Optimization of protoplast regeneration in the model plant Arabidopsis thaliana

Background Plants have a remarkable reprogramming potential, which facilitates plant regeneration, especially from a single cell. Protoplasts have the ability to form a cell wall and undergo cell division, allowing whole plant regeneration. With the growing need for protoplast regeneration in genetic engineering and genome editing, fundamental studies that enhance our understanding of cell cycle re-entry, pluripotency acquisition, and de novo tissue regeneration are essential. To conduct these studies, a reproducible and efficient protoplast regeneration method using model plants is necessary. Results Here, we optimized cell and tissue culture methods for improving protoplast regeneration efficiency in Arabidopsis thaliana. Protoplasts were isolated from whole seedlings of four different Arabidopsis ecotypes including Columbia (Col-0), Wassilewskija (Ws-2), Nossen (No-0), and HR (HR-10). Among these ecotypes, Ws-2 showed the highest potential for protoplast regeneration. A modified thin alginate layer was applied to the protoplast culture at an optimal density of 1 x 10(6) protoplasts/mL. Following callus formation and de novo shoot regeneration, the regenerated inflorescence stems were used for de novo root organogenesis. The entire protoplast regeneration process was completed within 15 weeks. The in vitro regenerated plants were fertile and produced morphologically normal progenies. Conclusion The cell and tissue culture system optimized in this study for protoplast regeneration is efficient and reproducible. This method of Arabidopsis protoplast regeneration can be used for fundamental studies on pluripotency establishment and de novo tissue regeneration.

Automated summary

The study optimized a cell and tissue culture system for protoplast regeneration in Arabidopsis thaliana, with highest potential observed in Ws-2 ecotype.
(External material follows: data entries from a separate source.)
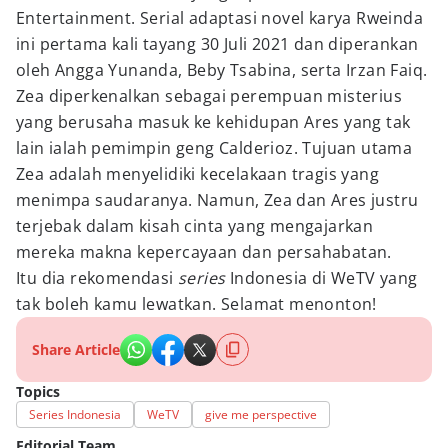
Entertainment. Serial adaptasi novel karya Rweinda
ini pertama kali tayang 30 Juli 2021 dan diperankan
oleh Angga Yunanda, Beby Tsabina, serta Irzan Faiq.
Zea diperkenalkan sebagai perempuan misterius
yang berusaha masuk ke kehidupan Ares yang tak
lain ialah pemimpin geng Calderioz. Tujuan utama
Zea adalah menyelidiki kecelakaan tragis yang
menimpa saudaranya. Namun, Zea dan Ares justru
terjebak dalam kisah cinta yang mengajarkan
mereka makna kepercayaan dan persahabatan.
Itu dia rekomendasi
series
Indonesia di WeTV yang
tak boleh kamu lewatkan. Selamat menonton!
Share Article
Topics
Series Indonesia
WeTV
give me perspective
Editorial Team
By applying a modified thin alginate layer, protoplasts were cultured at an optimal density of 1 x 10(6) protoplasts/mL, leading to successful callus formation and de novo shoot regeneration. The regenerated plants were fertile and able to produce normal progenies, highlighting the efficiency and reproducibility of the method for fundamental studies on pluripotency establishment and de novo tissue regeneration.